Juruna, o índio deputado
Parece incrível, mas em 125 anos de República o Brasil só teve um parlamentar indígena: Mario Juruna (1942-2002). E nunca mais foi Dia do Índio no parlamento desde que ele saiu de lá –em vez disso, multiplicaram-se no Congresso os inimigos da causa indígena. No final da década de 1970, Juruna se tornara conhecido por empunhar um gravador onde registrava as falsas promessas feitas por altos funcionários do governo de devolver as terras dos Xavante. Dizia: “homem branco mente muito”. Acabou eleito deputado federal pelo PDT de Darcy Ribeiro e Leonel Brizola, com mais de 30 mil votos, na eleição de 1982.
Sua passagem pelo Congresso foi marcada pela tentativa de ridicularizá-lo e de transformá-lo num bufão. Jô Soares, em seu programa humorístico na Globo, logo criou um índio que mal sabia falar o português para que os telespectadores rissem dele. O general João Baptista de Figueiredo, último presidente militar, foi o primeiro a rosnar contra Juruna, dizendo que o Rio de Janeiro só tinha eleito “índios e cantores de rádio”. Seu ministro da Aeronáutica, Délio Jardim de Matos, verbalizou a definição inconfessável que estava em todas as cabeças da direita: “aculturado exótico”.
O líder xavante fora convencido a entrar na política por Darcy, que denunciou a campanha contra o índio deputado feita sobretudo pela imprensa. “Este índio novo, tão melhor armado para a sua própria defesa, provoca grandes antipatias. O seu símbolo maior, Mário Juruna, chega a desencadear ódios como se fosse um ser detestável. É profundamente lamentável que até a imprensa mais respeitável do país, a exemplo do Jornal do Brasil, tenha mantido, durante anos, uma campanha sistemática de desinformação contra o deputado Mário Juruna, através dos procedimentos mais antiéticos, indignos da sua tradição jornalística.” Segundo Darcy, foi “graças à mobilização que ele fez de todos os Xavantes e à declaração de guerra que impôs à sociedade brasileira, que recuperou para o seu povo mais da metade do território tribal, roubado com a conivência de funcionários da FUNAI”.

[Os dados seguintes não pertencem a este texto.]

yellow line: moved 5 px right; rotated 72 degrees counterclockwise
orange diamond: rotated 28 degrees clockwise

No dia da sua posse como deputado, em março de 1983, Juruna foi aplaudidíssimo, mais até que Ulysses Guimarães. Decidido a só fazer seu primeiro discurso no Dia do Índio, resolveu falar uns dias antes apenas para reclamar das alfinetadas de Figueiredo. “Estou muito revoltado. Este presidente da República tem que fazer serviço para garantir emprego ao povo brasileiro e não para fazer campanha de calúnia contra as pessoas. Eu sou contra a repressão, contra a violência e também contra a mentira e a sujeira. O presidente não pode falar besteira, que é contra a eleição, que é contra mim. Graças a Deus fui eleito pelo Rio de Janeiro. Os cariocas me deram oportunidade para vir a Brasília, onde existe pecado, existe treteiro, existe corrupto, para protestar contra o que está errado. O governo federal quer ganhar eleições em todos os Estados do Brasil, mas ele não vai ganhar a consciência do povo, do homem carecido. O presidente não pode meter o pau em nenhum companheiro, em nenhum deputado. Ele que salve o Brasil.”

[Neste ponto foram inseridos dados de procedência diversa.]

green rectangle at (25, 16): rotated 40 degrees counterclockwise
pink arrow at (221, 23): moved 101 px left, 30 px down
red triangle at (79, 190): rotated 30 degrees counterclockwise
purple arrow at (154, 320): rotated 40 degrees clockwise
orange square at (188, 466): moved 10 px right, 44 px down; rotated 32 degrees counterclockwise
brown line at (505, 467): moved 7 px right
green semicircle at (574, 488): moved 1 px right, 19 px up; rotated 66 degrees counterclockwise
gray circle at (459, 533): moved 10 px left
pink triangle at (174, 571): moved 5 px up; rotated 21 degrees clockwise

No dia 19 de abril, como prometido, subiu à tribuna e voltou à carga, valente, criticando os ministros do governo militar e pedindo sua demissão. Em setembro de 1983, iria além e chamaria os ministros de ladrões. “Todo ministro é a mesma panelinha, é a mesma cabeça. Não tem ministro nenhum que presta. Pra mim todo ministro é corrupto, ladrão, sem vergonha e mau caráter. Não vou dizer que todo ministro é bom, legal e justo. Vou dizer que todo ministro é do mesmo saco que aproveita o suor do povo trabalhador”.

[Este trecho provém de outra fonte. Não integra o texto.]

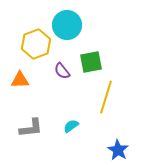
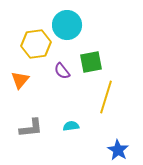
yellow hexagon: rotated 12 degrees clockwise
orange triangle: rotated 48 degrees counterclockwise
cyan semicircle: rotated 28 degrees clockwise
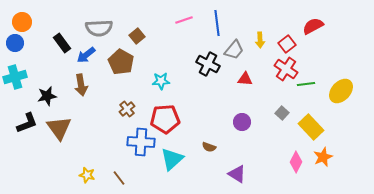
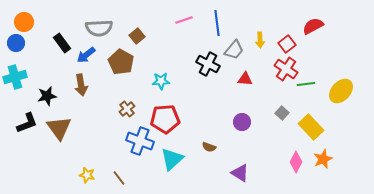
orange circle: moved 2 px right
blue circle: moved 1 px right
blue cross: moved 1 px left, 1 px up; rotated 16 degrees clockwise
orange star: moved 2 px down
purple triangle: moved 3 px right, 1 px up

Figueiredo, furioso, chegou a pedir a cassação de Juruna, mas o deputado acabou recebendo apenas uma censura por parte da Mesa. Em 1985, Mário Juruna denunciaria a tentativa de Paulo Maluf de comprar seu voto no colégio eleitoral. Devolveu o dinheiro e votou em Tancredo Neves. Desgostoso com a política após não conseguir se reeleger em 1986, Juruna morreu em 2002, vítima de diabetes. O único índio deputado morreu pobre e esquecido.
Neste Dia do Índio tão pouco lembrado, reproduzo trechos daquele primeiro discurso histórico de Juruna como deputado federal. Triste constatar como muitas das críticas que ele fazia continuam atuais. Quando vai surgir um novo Juruna no Congresso?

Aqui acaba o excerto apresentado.